Good morning everyone!

I had quite the scare this morning.. I couldn't find my precious Ebi, my flower shrimp.

Last night I transferred it from my older tank (which I realized wasn't going to be large enough for the dude) into our new 20G planted tank that already has a community of fish living there (but enough space for me to add a few shrimpy friends!)

Ebi was used to living with my Beta, and some Danio's so I figured it would be fine, especially since there's even more plant and hiding spots for it.

I couldn't find it anywhere... Even when I fed the tank, it didn't show it's greedy little self...

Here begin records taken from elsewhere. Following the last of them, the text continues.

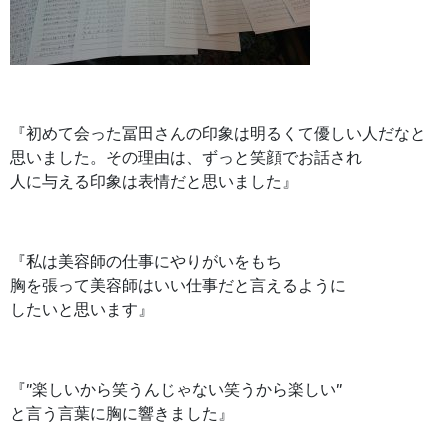
『初めて会った冨田さんの印象は明るくて優しい人だなと
思いました。その理由は、ずっと笑顔でお話され
人に与える印象は表情だと思いました』
『私は美容師の仕事にやりがいをもち
胸を張って美容師はいい仕事だと言えるように
したいと思います』
『”楽しいから笑うんじゃない笑うから楽しい”
と言う言葉に胸に響きました』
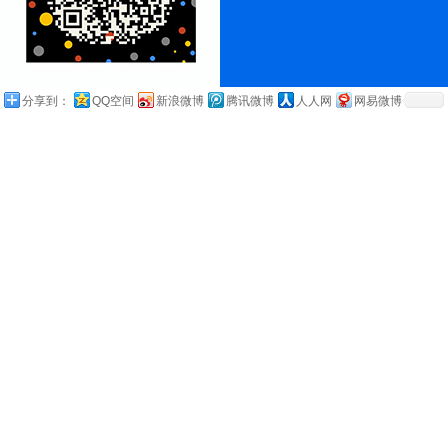
分享到：
QQ空间
新浪微博
腾讯微博
人人网
网易微博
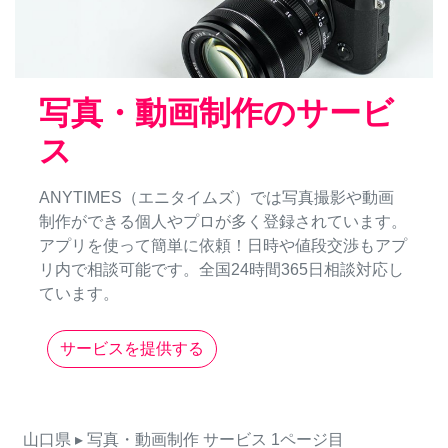
写真・動画制作のサービ
ス
ANYTIMES（エニタイムズ）では写真撮影や動画
制作ができる個人やプロが多く登録されています。
アプリを使って簡単に依頼！日時や値段交渉もアプ
リ内で相談可能です。全国24時間365日相談対応し
ています。
サービスを提供する
山口県
▸ 写真・動画制作
サービス
1ページ目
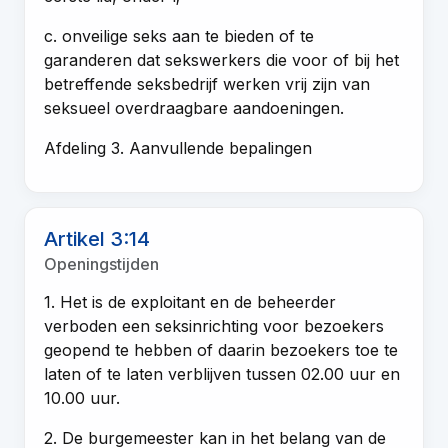
c. onveilige seks aan te bieden of te
garanderen dat sekswerkers die voor of bij het
betreffende seksbedrijf werken vrij zijn van
seksueel overdraagbare aandoeningen.
Afdeling 3. Aanvullende bepalingen
Artikel 3:14
Openingstijden
1. Het is de exploitant en de beheerder
verboden een seksinrichting voor bezoekers
geopend te hebben of daarin bezoekers toe te
laten of te laten verblijven tussen 02.00 uur en
10.00 uur.
2. De burgemeester kan in het belang van de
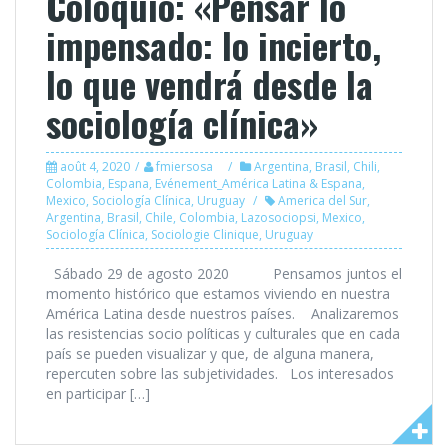
Coloquio: «Pensar lo
impensado: lo incierto,
lo que vendrá desde la
sociología clínica»
août 4, 2020
fmiersosa
Argentina
,
Brasil
,
Chili
,
Colombia
,
Espana
,
Evénement_América Latina & Espana
,
Mexico
,
Sociología Clínica
,
Uruguay
America del Sur
,
Argentina
,
Brasil
,
Chile
,
Colombia
,
Lazosociopsi
,
Mexico
,
Sociología Clínica
,
Sociologie Clinique
,
Uruguay
Sábado 29 de agosto 2020 Pensamos juntos el
momento histórico que estamos viviendo en nuestra
América Latina desde nuestros países. Analizaremos
las resistencias socio políticas y culturales que en cada
país se pueden visualizar y que, de alguna manera,
repercuten sobre las subjetividades. Los interesados
en participar […]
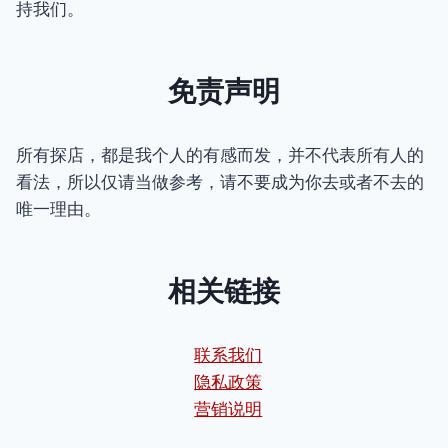
持我们。
免责声明
所有探店，都是我个人的有感而发，并不代表所有人的
看法，所以仅请当做参考，请不要成为你去或者不去的
唯一理由。
相关链接
联系我们
隐私政策
营销说明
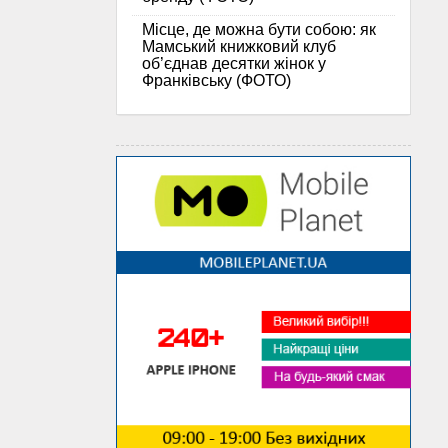
Місце, де можна бути собою: як
Мамський книжковий клуб
об’єднав десятки жінок у
Франківську (ФОТО)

Turns out it found the secret buffet table! 
https://www.flickr.com/photos/[email protected]/sets/72157650530164515/


----------



## bettaforu (Sep 6, 2009)

Agghhh so sorry about EBI. I have had flower shrimp climb out of my tank or fall over the top several times. They are cool shrimps but don't live a long time.


----------



## argentis (Jan 18, 2010)

oh! nono, Ebi's still alive and well!! It attached itself onto the back of my filter (which is on the back of my tank)


----------



## brycon (Aug 5, 2014)

I have some flower shrimp also but haven't seem them in awhile. For the most part, mine are always sitting at the outputs or wherever there is water flow. You must have some sort of current at the back of your filter.


----------



## RevoBuda (Sep 3, 2011)

If I am not mistaken they are normally wild caught so lifespan is short in captivity due to not knowing ages.


----------